The billboards go up in early November: the flushed cheeks of a Coca-Cola- reminiscent Santa Claus rendered 10 feet high. The words, the call to action, read simply, “RideTheChristmasTrain.com.”
In less than two days, the 50,000 tickets available for the 2011 season of The Christmas Train in Dry Gulch, U.S.A.—the annual Christmas-time attraction produced by Broken Arrow’s Church on the Move—were gone. They’d sold at a rate of nearly 20 every second.

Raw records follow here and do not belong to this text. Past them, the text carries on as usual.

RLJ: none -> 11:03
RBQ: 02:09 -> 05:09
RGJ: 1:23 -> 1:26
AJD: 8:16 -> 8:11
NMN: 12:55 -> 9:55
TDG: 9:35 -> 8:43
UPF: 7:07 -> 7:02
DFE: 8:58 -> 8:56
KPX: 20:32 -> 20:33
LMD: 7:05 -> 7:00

Boomtown-style wooden buildings and bales of hay line the paved streets. The shelves at the shops—there are three, each bright and packed with candy, ornaments, toys, and shoppers—could pass a white-glove test. Strands of soft, white lights crisscross the streets, and families—fresh from the bumper cars, the arcades, or maybe the pony rides—eat cinnamon rolls together in the glowing windows of one of the three sit-down restaurants. The smell of freshly baked cookies is trumped by the aroma of cowboy stew, then BBQ , then back to cookies again, and action-movie music and bluegrass Christmas songs are played on a loop throughout the park. The streets are free of crumpled candy wrappers and cigarette butts—one of the few places smoking is allowed at Dry Gulch is in a fake cemetery on the outer edge of the park. Dry Gulch at Christmas is a sparkling place. It’s like Silver Dollar City and Disney World’s Frontiertown had a baby, plunked it down in rural northeastern Oklahoma, and kept all the good rides for themselves.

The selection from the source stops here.